Q:  How do I keep starlings off my suet feeders?
A:
 Try hanging the wire suet basket horizontally, with a piece of wood over the top side.  Starlings aren't
quite as adept at hanging upside-down to feed as many other suet-eating birds.

Q:  How do I keep squirrels away from my bird feeders?
A
:  Unfortunately there is no single sure-fire method.  You're up against one of the most devious and
determined opponents in the animal kingdom.  Many options exist to try, including plastic domes that go
over feeders to prevent access from above, pole-mounted baffles to block intrusions from below,
weight-sensitive feeders that close when a too-heavy creature alights on the perch, and feeders inside
cages of metal mesh too small for squirrels to squeeze through.  If all else fails, your only recourse may
be to give the squirrels their own feeding station. Make it more easily accessible than your bird feeders,
and serve peanuts, pumpkin seed, sunflower seeds, or whole corn.

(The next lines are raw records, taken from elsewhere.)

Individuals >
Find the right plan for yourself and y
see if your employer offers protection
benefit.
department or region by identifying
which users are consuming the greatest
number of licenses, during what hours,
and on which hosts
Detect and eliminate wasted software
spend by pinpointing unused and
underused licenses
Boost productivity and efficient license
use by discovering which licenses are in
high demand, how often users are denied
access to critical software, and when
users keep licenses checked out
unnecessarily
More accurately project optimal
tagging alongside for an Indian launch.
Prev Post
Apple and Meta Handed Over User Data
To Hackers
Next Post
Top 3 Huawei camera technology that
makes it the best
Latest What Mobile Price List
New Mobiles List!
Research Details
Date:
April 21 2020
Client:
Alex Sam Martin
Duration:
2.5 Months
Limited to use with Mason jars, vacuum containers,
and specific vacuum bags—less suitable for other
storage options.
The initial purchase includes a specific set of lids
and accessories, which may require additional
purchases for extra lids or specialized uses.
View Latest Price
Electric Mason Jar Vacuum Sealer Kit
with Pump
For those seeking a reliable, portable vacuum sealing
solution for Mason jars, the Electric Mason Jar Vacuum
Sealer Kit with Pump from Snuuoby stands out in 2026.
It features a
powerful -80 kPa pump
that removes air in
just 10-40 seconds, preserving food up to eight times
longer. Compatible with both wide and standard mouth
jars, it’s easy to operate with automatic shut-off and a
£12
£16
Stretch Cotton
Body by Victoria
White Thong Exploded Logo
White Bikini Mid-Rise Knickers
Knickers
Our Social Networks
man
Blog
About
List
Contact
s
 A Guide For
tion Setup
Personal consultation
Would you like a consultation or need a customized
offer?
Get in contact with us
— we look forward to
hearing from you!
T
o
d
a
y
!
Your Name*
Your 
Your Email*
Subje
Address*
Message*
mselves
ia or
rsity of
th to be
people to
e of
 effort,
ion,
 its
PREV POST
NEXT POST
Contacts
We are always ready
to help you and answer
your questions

Q:  How do I stop birds from wasting so much seed?
A:
 Birds can be very picky eaters.  Think of young children pawing through a candy bowl in search of
their favorite treats, and you're not too far off the mark.  The best way to keep birds from digging through
a seed mix and tossing out what they don't like is to feed a single seed in each feeder rather than a mix.  
Either the birds like what's in it, or they don't and leave it alone.  We recommend feeding black oil
sunflower seed or sunflower chips in hanging feeders, and millet, cracked corn, and seed mixes in
ground-level tray feeders, so that they'll be available to the bird species that like them best.